McCarthy is also scheduled to shoot two other movies in 2005, "National Lampoon's Cattle Call" and "Once in a Lifetime."

This report is from MTV News.

McCarthy diversifies body of work
Jenny McCarthy is seemingly everywhere these days.
Yesterday, she was on "The View," then drove out to Queens, where she was in production on one of two episodes of ABC's "Hope & Faith," in which she'll appear later this season.

Friday, she'll turn up on WE: Women's Entertainment in "Take My Kids Please!," a new reality show airing at 10 p.m.

Come January, she'll star in "The Bad Girl's Guide," a sitcom for UPN.

"I couldn't be happier," McCarthy told the Daily News. "I feel like I took control of my career finally. I got in the driver's seat. I'm finally using my brains, not my boobs."

Don't forget, it was her breasts - baring them, that is, in Playboy - that gained McCarthy notoriety in the first place.

Early on she also did some guest roles in shows such as "Baywatch" and "Silk Stalkings" and later went on to co-host "Singled Out," a dating game show, and star in her first sitcom, "Jenny."

She serves as a host of all purposes for WE. For example, on Friday's launch of "Take My Kids Please!," she interviews people about bad baby-sitting scenarios. The show itself is built around a couple who is sent on a night out while an inexperienced friend or neighbor baby-sits their kids.

"I love how my career has turned into the direction of family, versus sex," McCarthy said. "I'm actually delighted when I get a call [for a job] like this."

Well, it's a career that's not completely without sexual innuendo.

Her recurring character on "Hope & Faith" is a bit of a floozy. Her father on the show is played by Tony Curtis, and she sleeps with Kelly Ripa's character's dad, played by Robert Wagner.

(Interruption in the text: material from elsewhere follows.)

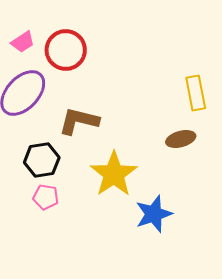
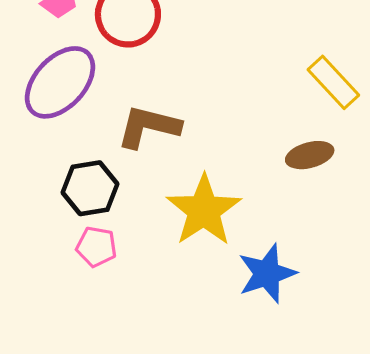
yellow rectangle: (196, 93) -> (333, 82), turned -32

And don't look for McCarthy to turn up in a big dramatic role anytime soon.

"No, I never really wanted them to begin with," she said. "You won't see me in movies of the week, where I'm dying of cancer. I'm honest, a blond, and funny. I'm not going to try to be Gwyneth Paltrow."

Instead, she wants viewers to look at her as one of the girls. And she only takes parts that won't take time away from her 2-year-old son.

As for thinking with her brains and not her breasts, McCarthy is thinking about baring herself again for Playboy.

"They've asked me, but I've not decided yet," she said. "I have no problems doing it. Everybody's seen everything already anyway."